EXERCISE: Count how many lines below include the string "Medium". Only that number should appear in the reply.

(DATA SUPPLIED begins)

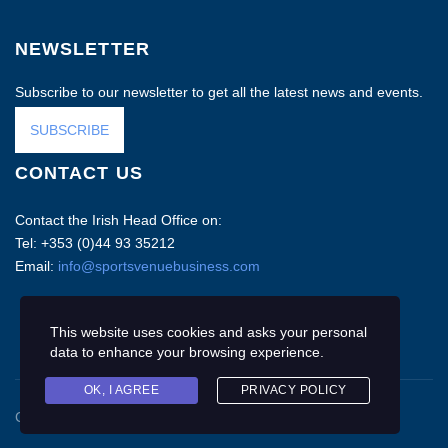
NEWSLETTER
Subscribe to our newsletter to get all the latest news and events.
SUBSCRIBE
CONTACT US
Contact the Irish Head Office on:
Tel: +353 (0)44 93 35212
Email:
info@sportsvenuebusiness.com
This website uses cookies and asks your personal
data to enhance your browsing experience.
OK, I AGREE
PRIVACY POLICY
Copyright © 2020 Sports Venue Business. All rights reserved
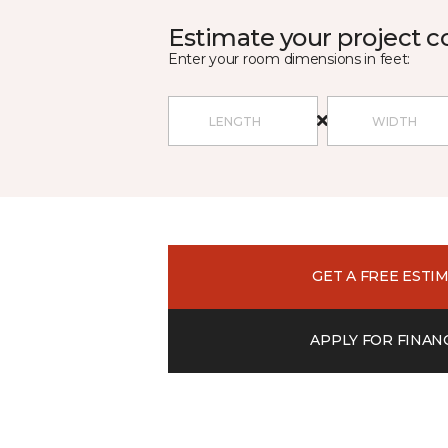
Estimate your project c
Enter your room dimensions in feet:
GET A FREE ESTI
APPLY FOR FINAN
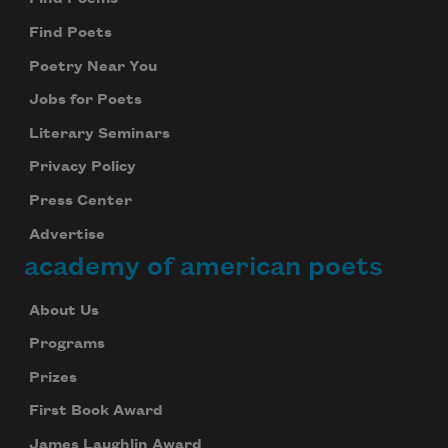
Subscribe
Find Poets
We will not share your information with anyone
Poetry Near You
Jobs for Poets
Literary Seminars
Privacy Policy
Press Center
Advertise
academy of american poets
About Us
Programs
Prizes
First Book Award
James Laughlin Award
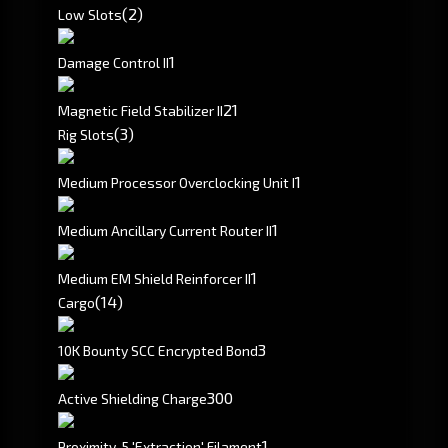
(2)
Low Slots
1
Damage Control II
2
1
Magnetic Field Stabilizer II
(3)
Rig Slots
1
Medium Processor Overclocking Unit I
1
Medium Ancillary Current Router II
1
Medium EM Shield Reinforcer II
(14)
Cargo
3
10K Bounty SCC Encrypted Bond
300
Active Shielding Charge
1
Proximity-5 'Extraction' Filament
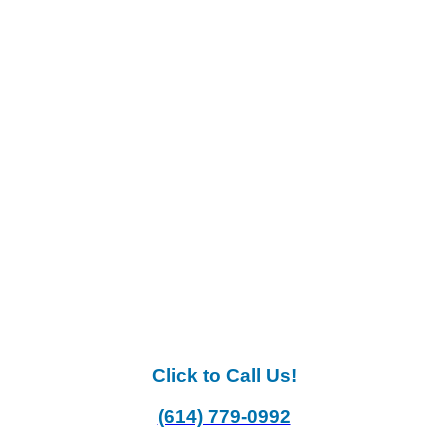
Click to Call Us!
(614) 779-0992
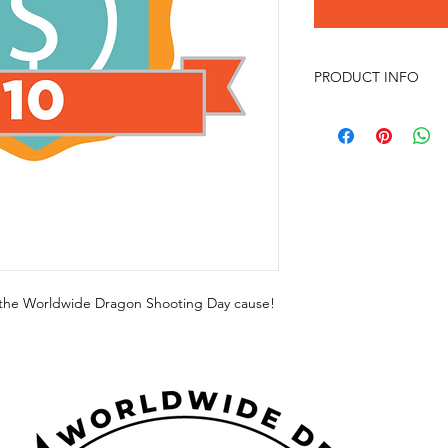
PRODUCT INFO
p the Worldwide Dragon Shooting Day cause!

(DATA SUPPLIED ends)

SOLUTION BELOW: 3